Esiste un movimento che si chiama “No Prison” e ha questo preciso obiettivo: abolire il carcere, concepire nuovi modi di relazione con chi trasgredisce le regole, stabilire nuove forme di giustizia. Sembra un’utopia, ma è un’utopia concreta, per certi versi urgente, come si è ben visto il 9 ottobre scorso, quando di No Prison si è discusso alle Piagge, al centro sociale Il pozzo, con Giuseppe Mosconi e Livio Ferrari, del movimento No Prison e autori del libro Perché abolire il carcere (edizioni Apogeo), con Elisabetta Zamparutti di Nessuno tocchi Caino (l’associazione che da tanti anni si batte contro la pena di morte), con Lorenzo Guadagnucci, giornalista e attivista, in un incontro moderato da Paola Springhetti, direttrice di Reti solidali.

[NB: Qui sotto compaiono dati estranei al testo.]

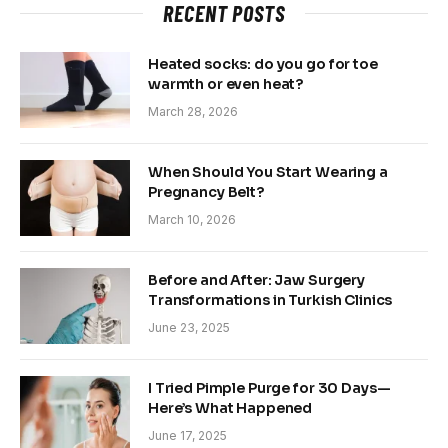
RECENT POSTS
Heated socks: do you go for toe
warmth or even heat?
March 28, 2026
When Should You Start Wearing a
Pregnancy Belt?
March 10, 2026
Before and After: Jaw Surgery
Transformations in Turkish Clinics
June 23, 2025
I Tried Pimple Purge for 30 Days—
Here’s What Happened
June 17, 2025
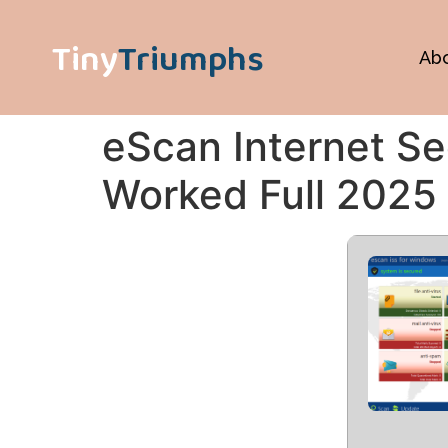
Tiny
Triumphs
Ab
eScan Internet Se
Worked Full 2025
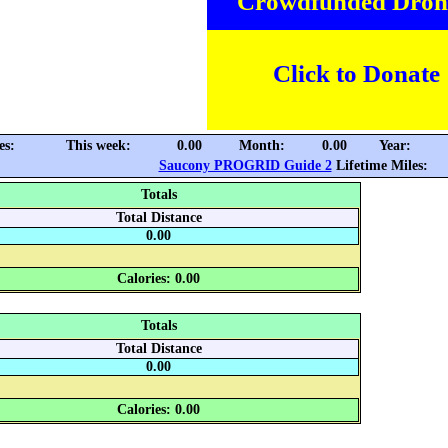
Crowdfunded Dron
Click to Donate
es:
This week:
0.00
Month:
0.00
Year:
Saucony PROGRID Guide 2
Lifetime Miles:
Totals
Total Distance
0.00
Calories: 0.00
Totals
Total Distance
0.00
Calories: 0.00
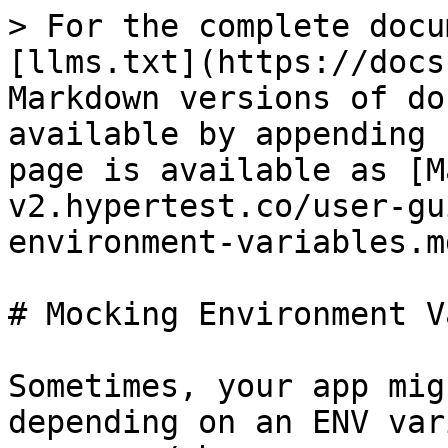
> For the complete docu
[llms.txt](https://docs
Markdown versions of do
available by appending 
page is available as [M
v2.hypertest.co/user-gu
environment-variables.md
# Mocking Environment V
Sometimes, your app mig
depending on an ENV var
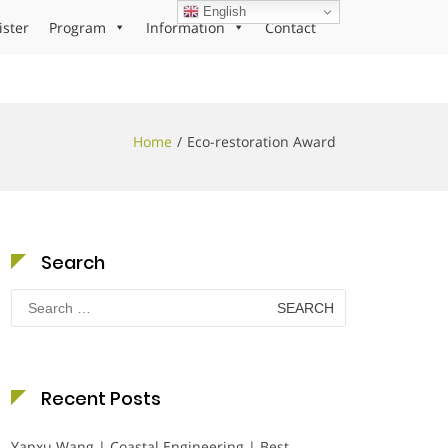
English
ister
Program
Information
Contact
Home
Eco-restoration Award
Search
Search
for:
Recent Posts
Yanxu Wang | Coastal Engineering | Best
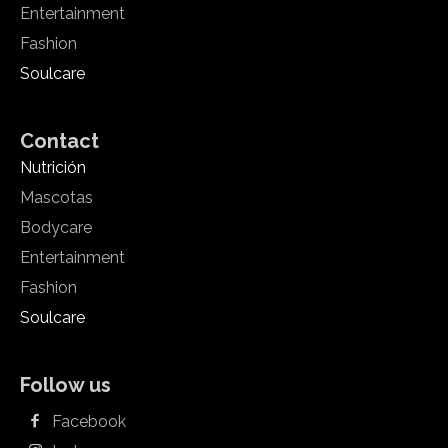
Entertainment
Fashion
Soulcare
Contact
Nutrición
Mascotas
Bodycare
Entertainment
Fashion
Soulcare
Follow us
Facebook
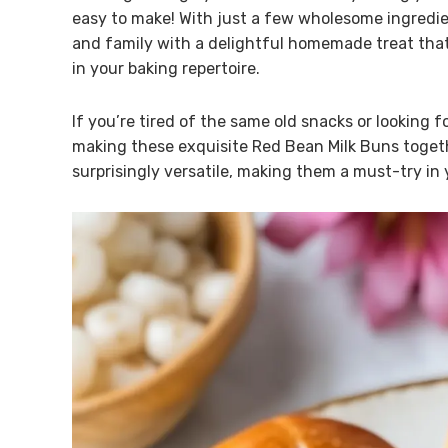
easy to make! With just a few wholesome ingredien
and family with a delightful homemade treat that 
in your baking repertoire.
If you’re tired of the same old snacks or looking f
making these exquisite Red Bean Milk Buns togethe
surprisingly versatile, making them a must-try in 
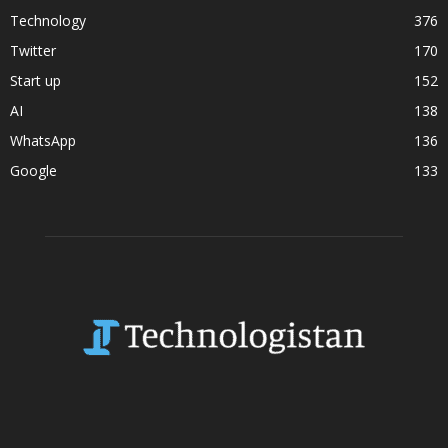
Technology
376
Twitter
170
Start up
152
AI
138
WhatsApp
136
Google
133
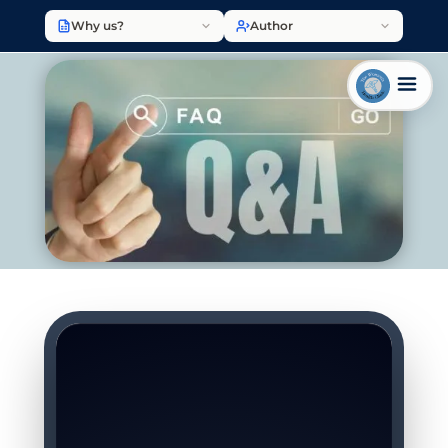
Why us?
Author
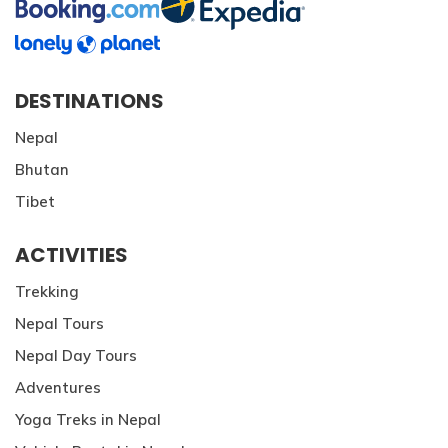
DESTINATIONS
Nepal
Bhutan
Tibet
ACTIVITIES
Trekking
Nepal Tours
Nepal Day Tours
Adventures
Yoga Treks in Nepal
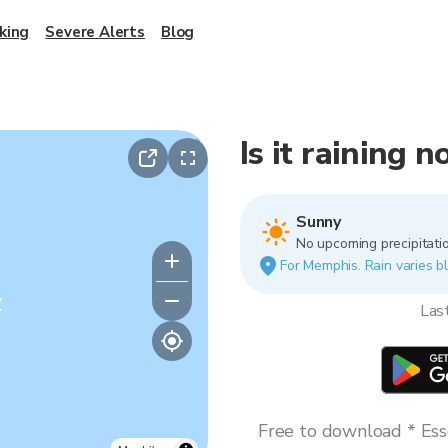
king
Severe Alerts
Blog
Is it raining
Sunny
No upcoming precipitatio
For Memphis. Rain varies bl
y
Las
Free to download * Esse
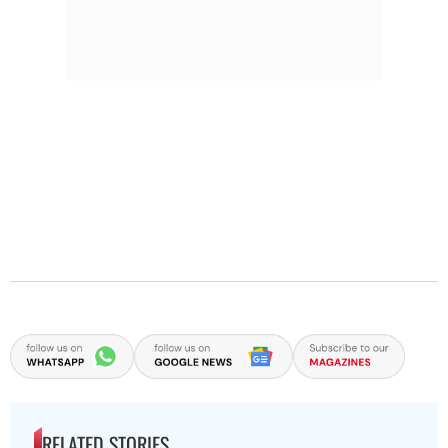
RELATED STORIES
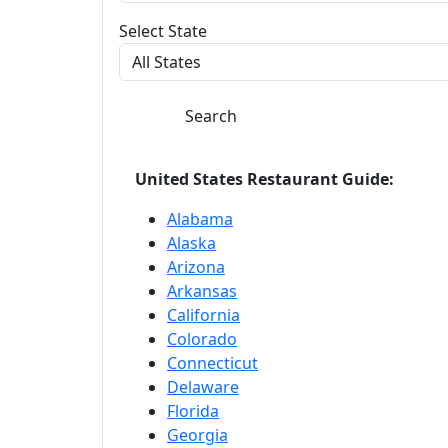
Select State
Search
United States Restaurant Guide:
Alabama
Alaska
Arizona
Arkansas
California
Colorado
Connecticut
Delaware
Florida
Georgia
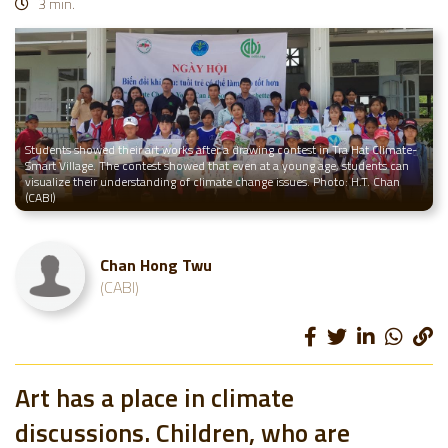
3 min.
Students showed their art works after a drawing contest in Tra Hat Climate-
Smart Village. The contest showed that even at a young age, students can
visualize their understanding of climate change issues. Photo: H.T. Chan
(CABI)
Chan Hong Twu
(CABI)
Art has a place in climate
discussions. Children, who are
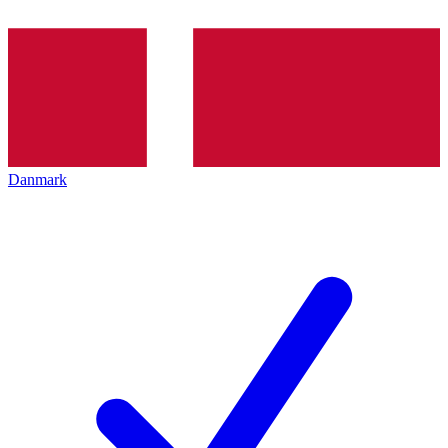
Danmark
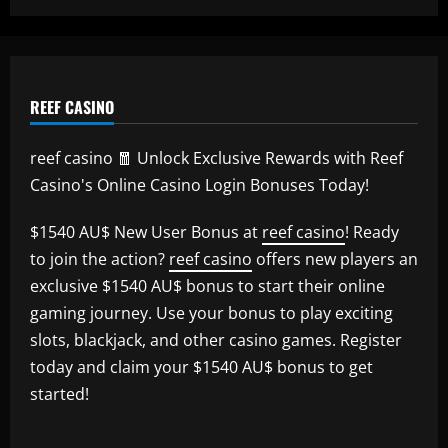
REEF CASINO
reef casino 🧧 Unlock Exclusive Rewards with Reef
Casino's Online Casino Login Bonuses Today!
$1540 AU$ New User Bonus at
reef casino
! Ready
to join the action?
reef casino
offers new players an
exclusive $1540 AU$ bonus to start their online
gaming journey. Use your bonus to play exciting
slots, blackjack, and other casino games. Register
today and claim your $1540 AU$ bonus to get
started!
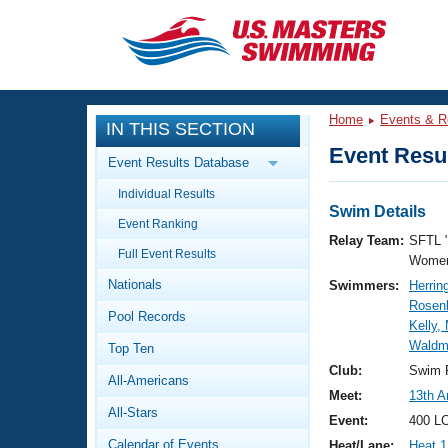
CLOSE
Training
Home
Events & R
IN THIS SECTION
Workout Library
Events
Event Resul
Event Results Database
Articles And Videos
Individual Results
Calendar Of Events
Club Finder
Swim Details
Event Ranking
Swimming 101
Relay Team:
SFTL 
Virtual And Fitness Events
Full Event Results
Workout Library
Women
Nationals
Swimmers:
Herrin
Training Plans
2026 Summer Nationals
Rosenb
Pool Records
About Us
Kelly
Swimming Guides
Waldm
National Championships
Top Ten
What Is Masters Swimming?
Club:
Swim F
All-Americans
Video Stroke Analysis
Join
Results And Rankings
Meet:
13th A
All-Stars
USMS Community
Event:
400 LC
Club Finder
Calendar of Events
Heat/Lane:
Heat 1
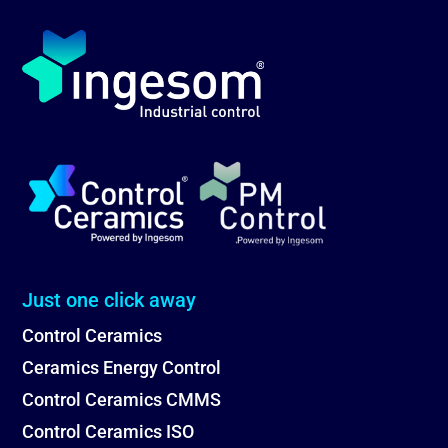
Just one click away
Control Ceramics
Ceramics Energy Control
Control Ceramics CMMS
Control Ceramics ISO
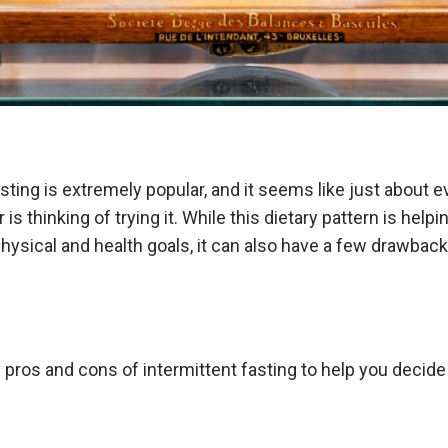
asting is extremely popular, and it seems like just about 
or is thinking of trying it. While this dietary pattern is hel
physical and health goals, it can also have a few drawbac
pros and cons of intermittent fasting to help you decide i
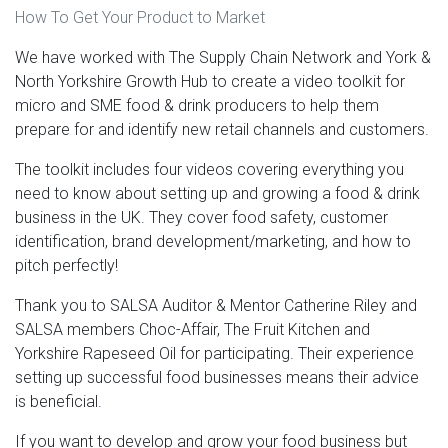
How To Get Your Product to Market
We have worked with The Supply Chain Network and York &
North Yorkshire Growth Hub to create a video toolkit for
micro and SME food & drink producers to help them
prepare for and identify new retail channels and customers.
The toolkit includes four videos covering everything you
need to know about setting up and growing a food & drink
business in the UK. They cover food safety, customer
identification, brand development/marketing, and how to
pitch perfectly!
Thank you to SALSA Auditor & Mentor Catherine Riley and
SALSA members Choc-Affair, The Fruit Kitchen and
Yorkshire Rapeseed Oil for participating. Their experience
setting up successful food businesses means their advice
is beneficial.
If you want to develop and grow your food business but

Don Alessandro Santoro, prima dell’incontro, ha guidato un gruppo di partecipanti alla giornata di riflessione (chiusa con un concerto di Alessio Lega e degli stessi Mosconi e Ferrari in versione cantautori) in un breve trekking alle Piagge, utile a dare concretezza a una discussione solo in apparenza teorica e visionaria.

Circa il 10% dei detenuti nel carcere di Sollicciano, ha informato don Santoro, sono cittadini residenti nel quartiere delle Piagge, periferia urbana nella quale il reddito medio non supera i 650 euro. A Sollicciano sono rinchiuse circa 7-800 persone, perciò 70-80 famiglie piaggesi hanno un congiunto in carcere; poi ci sono le persone agli arresti domiciliari e quelle in regime di sorveglianza speciale…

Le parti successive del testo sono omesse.